J. B. Ruhl

J. B. Ruhl

J. B. Ruhl is an expert in environmental law, land use and property law. Before he joined Vanderbilt’s law faculty as the David Daniels Allen Distinguished Chair in Law in 2011, he was the Matthews & Hawkins Professor of Property at the Florida State University College of Law, where he had taught since 1999. His influential scholarly articles on environmental law relating to climate change, the Endangered Species Act, ecosystems, federal public lands, and other land use and environmental issues have appeared in California Law Review, Duke Law Review, Georgetown Law Review, Stanford Law Review, Vanderbilt Law Review and the specialty environment journals at several top law schools, among other journals.
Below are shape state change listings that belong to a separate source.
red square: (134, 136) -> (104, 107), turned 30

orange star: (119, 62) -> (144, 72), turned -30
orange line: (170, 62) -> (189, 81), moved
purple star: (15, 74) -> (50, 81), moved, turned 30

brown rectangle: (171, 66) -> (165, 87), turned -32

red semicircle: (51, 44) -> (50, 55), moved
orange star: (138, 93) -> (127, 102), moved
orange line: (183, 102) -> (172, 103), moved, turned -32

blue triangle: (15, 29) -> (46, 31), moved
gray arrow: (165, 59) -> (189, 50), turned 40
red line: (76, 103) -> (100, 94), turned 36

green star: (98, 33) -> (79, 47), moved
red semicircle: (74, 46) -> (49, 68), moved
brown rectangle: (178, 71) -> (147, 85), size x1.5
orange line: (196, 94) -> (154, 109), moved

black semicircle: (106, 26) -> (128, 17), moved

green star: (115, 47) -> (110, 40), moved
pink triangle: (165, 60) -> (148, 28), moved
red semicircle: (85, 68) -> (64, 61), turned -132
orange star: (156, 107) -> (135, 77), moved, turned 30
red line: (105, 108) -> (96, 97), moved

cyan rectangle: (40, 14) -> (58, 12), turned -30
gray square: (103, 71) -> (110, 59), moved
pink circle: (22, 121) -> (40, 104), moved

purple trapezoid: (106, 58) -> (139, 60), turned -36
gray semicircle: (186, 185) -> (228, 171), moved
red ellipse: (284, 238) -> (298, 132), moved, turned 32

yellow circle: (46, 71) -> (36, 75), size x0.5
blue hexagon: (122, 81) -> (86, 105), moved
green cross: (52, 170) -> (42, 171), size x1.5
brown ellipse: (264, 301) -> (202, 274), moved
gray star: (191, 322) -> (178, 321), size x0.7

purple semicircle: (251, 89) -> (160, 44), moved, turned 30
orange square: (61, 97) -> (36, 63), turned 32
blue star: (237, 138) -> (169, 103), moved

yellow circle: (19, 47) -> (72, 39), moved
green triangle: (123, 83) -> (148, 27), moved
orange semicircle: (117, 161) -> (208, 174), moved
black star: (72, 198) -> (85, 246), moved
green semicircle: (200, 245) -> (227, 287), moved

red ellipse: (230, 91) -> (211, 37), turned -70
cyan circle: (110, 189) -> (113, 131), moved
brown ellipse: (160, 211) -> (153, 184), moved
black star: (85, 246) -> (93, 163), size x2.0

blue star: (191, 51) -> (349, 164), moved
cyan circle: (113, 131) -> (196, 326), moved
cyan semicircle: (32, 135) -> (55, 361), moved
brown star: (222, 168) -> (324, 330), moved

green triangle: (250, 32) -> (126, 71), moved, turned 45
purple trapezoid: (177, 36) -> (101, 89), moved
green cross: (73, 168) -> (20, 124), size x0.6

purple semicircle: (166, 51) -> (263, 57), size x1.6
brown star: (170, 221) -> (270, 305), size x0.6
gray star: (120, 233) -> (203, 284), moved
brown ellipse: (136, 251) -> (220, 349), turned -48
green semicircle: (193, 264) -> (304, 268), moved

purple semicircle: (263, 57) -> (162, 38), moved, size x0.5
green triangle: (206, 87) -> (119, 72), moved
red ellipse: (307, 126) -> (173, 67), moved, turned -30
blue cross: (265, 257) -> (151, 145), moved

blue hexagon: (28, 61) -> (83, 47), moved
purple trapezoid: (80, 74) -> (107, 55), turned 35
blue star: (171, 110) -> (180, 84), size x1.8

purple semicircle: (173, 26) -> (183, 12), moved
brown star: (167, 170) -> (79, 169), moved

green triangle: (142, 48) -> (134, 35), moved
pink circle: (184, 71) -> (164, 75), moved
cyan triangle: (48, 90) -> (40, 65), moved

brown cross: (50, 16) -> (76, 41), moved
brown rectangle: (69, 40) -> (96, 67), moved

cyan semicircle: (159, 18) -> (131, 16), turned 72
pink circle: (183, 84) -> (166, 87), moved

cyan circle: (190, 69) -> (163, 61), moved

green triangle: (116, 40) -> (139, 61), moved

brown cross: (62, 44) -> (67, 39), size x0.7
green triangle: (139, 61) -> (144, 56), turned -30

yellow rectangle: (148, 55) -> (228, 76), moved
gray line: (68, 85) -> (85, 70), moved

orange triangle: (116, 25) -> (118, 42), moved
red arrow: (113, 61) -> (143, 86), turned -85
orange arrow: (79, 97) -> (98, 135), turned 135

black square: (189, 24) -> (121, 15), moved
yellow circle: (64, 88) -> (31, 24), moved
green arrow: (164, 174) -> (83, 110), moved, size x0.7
His works have been selected by peers as among the best law review articles in the field of environmental law eight times from 1989 to 2013. Over the course of his career, he has been a visiting professor at Harvard Law School, George Washington University Law School, the University of Texas Law School, Vermont Law School, and Lewis & Clark College of Law. He began his academic career at the Southern Illinois University School of Law, where he taught from 1994-99 and earned his Ph.D. in geography. Before entering the academy, he was a partner with Fulbright & Jaworski in Austin, Texas, where he also taught on the adjunct faculty of the University of Texas Law School.
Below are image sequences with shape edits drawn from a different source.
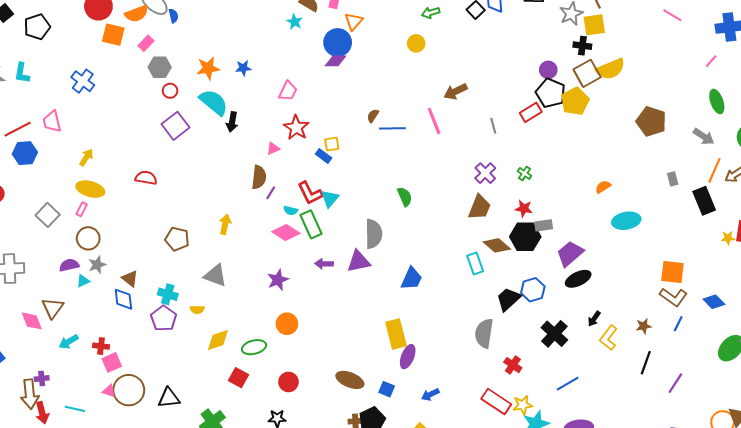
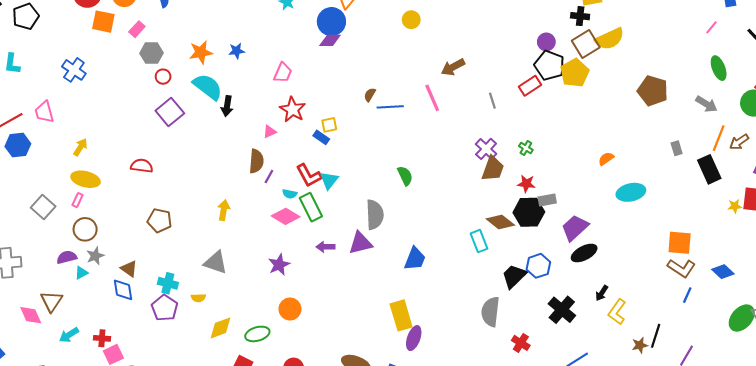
brown trapezoid: (479, 207) -> (493, 169), moved
brown pentagon: (177, 239) -> (160, 220), moved
brown star: (644, 326) -> (640, 345), moved

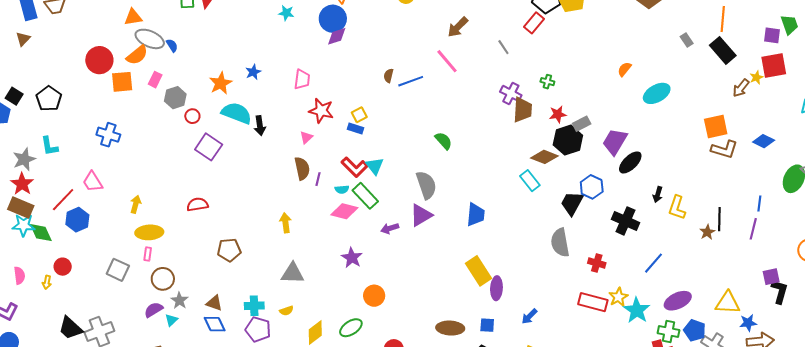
brown arrow: (739, 142) -> (741, 88), moved
blue line: (687, 295) -> (759, 204), moved

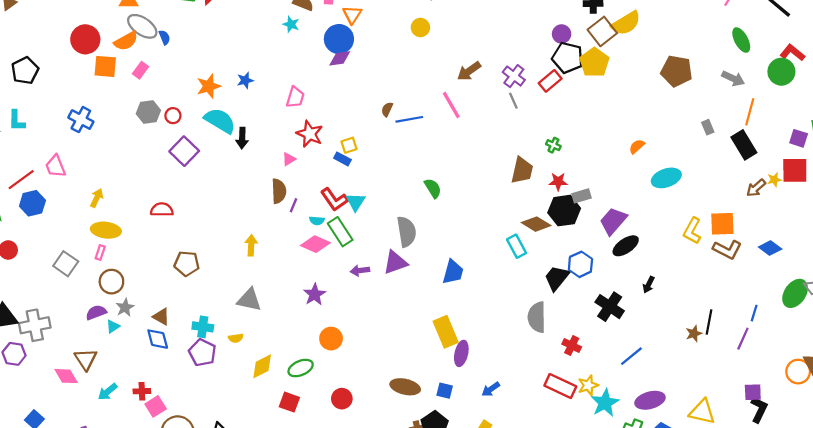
purple cross: (511, 93) -> (514, 76), moved
gray hexagon: (175, 98) -> (148, 112), moved
yellow L-shape: (677, 208) -> (692, 231), moved

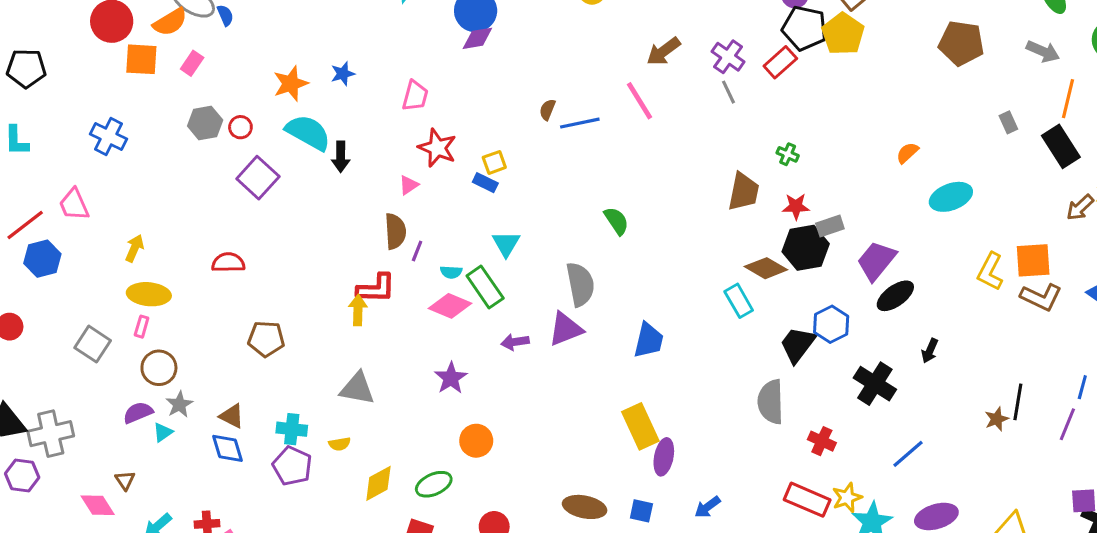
black pentagon: (25, 70) -> (26, 68), turned 30
red L-shape: (334, 199) -> (376, 288), moved, turned -52
brown triangle: (86, 359) -> (125, 480), size x0.6

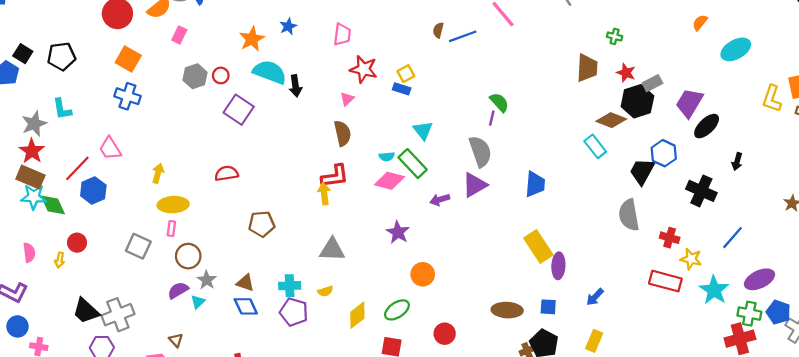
orange square: (141, 59) -> (128, 59), moved, turned 35
red star: (796, 206) -> (626, 73), turned 30
purple line: (417, 251) -> (492, 118), moved
yellow star: (847, 498) -> (691, 259), moved, turned -30

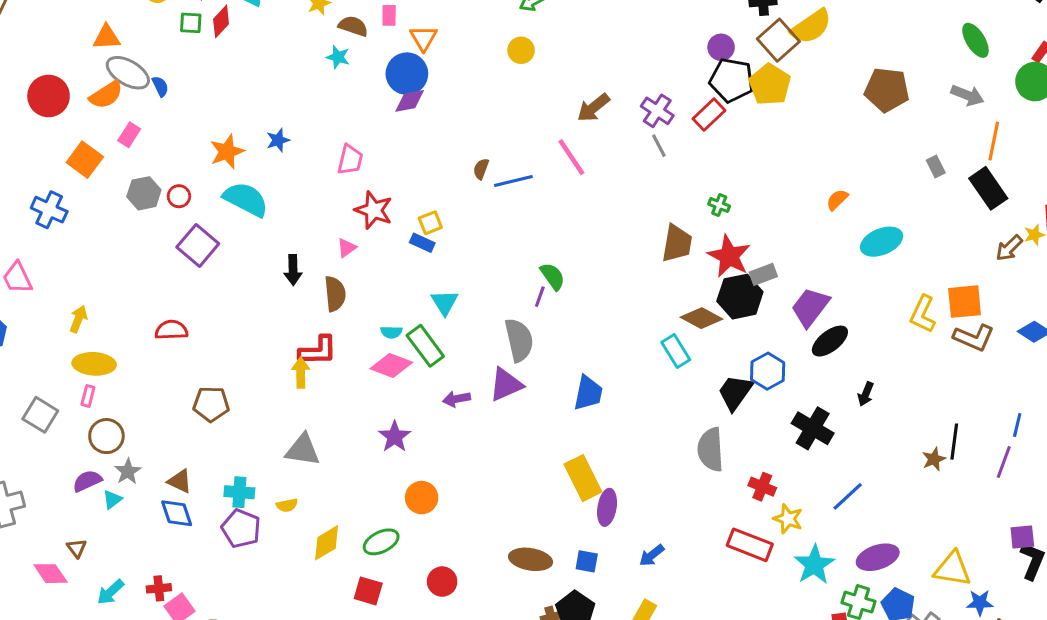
orange square: (128, 59) -> (85, 160), moved
red star: (626, 73) -> (729, 256), size x1.6
black arrow: (295, 86) -> (293, 270), moved

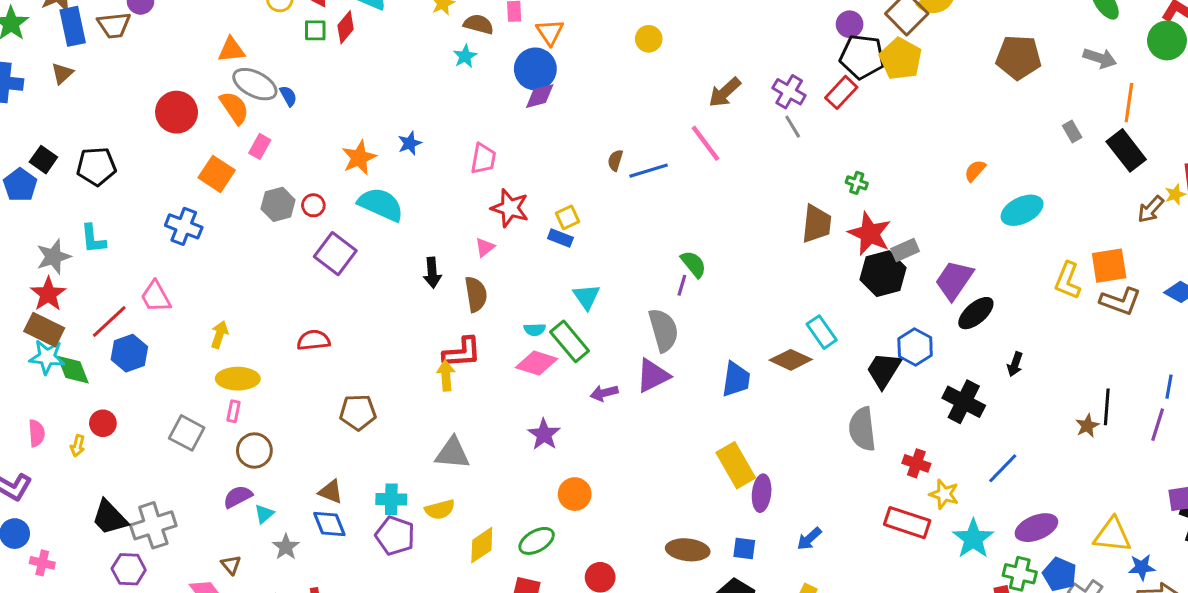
cyan star: (338, 57) -> (465, 56), turned 30
orange semicircle: (106, 95) -> (234, 108), turned -88
brown diamond: (702, 318) -> (791, 360), moved
gray star: (128, 471) -> (286, 547), moved
yellow semicircle: (287, 505) -> (440, 510), size x1.4

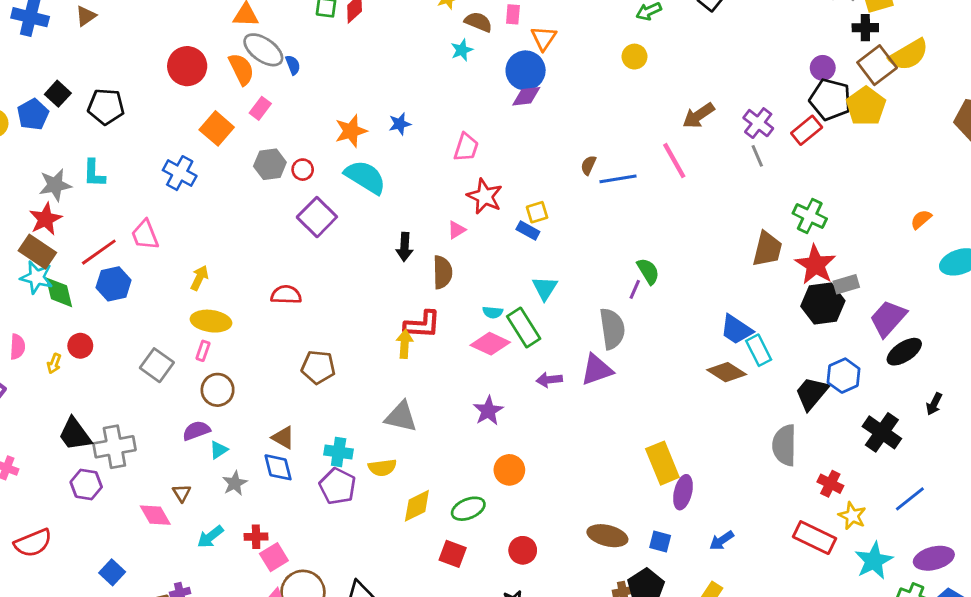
green cross: (857, 183) -> (810, 216), size x1.6
blue trapezoid: (736, 379) -> (736, 330), moved, turned 108

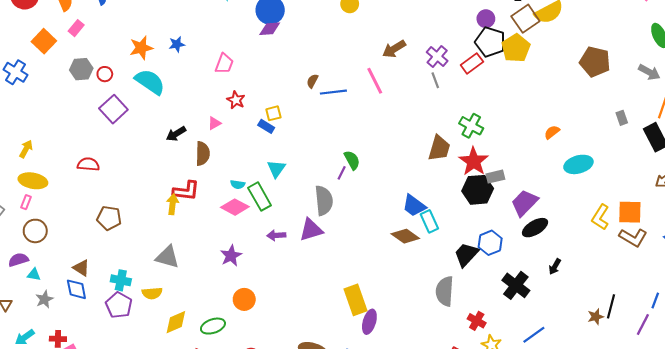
red star: (485, 196) -> (236, 100), size x0.7
black arrow: (405, 247) -> (176, 134), turned 54
cyan triangle: (219, 450) -> (34, 275), turned 40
The Law and Policy of Ecosystem Services

The Law and Policy of Ecosystem Services

The Law and Policy of Ecosystem Services is the first comprehensive exploration of the status and future of natural capital and ecosystem services in American law and policy. The book develops a framework for thinking about ecosystem services across their ecologic, geographic, economic, social, and legal dimensions and evaluates the prospects of crafting a legal infrastructure that can help build an ecosystem service economy that is as robust as existing economies for manufactured goods, natural resource commodities, and human-provided services.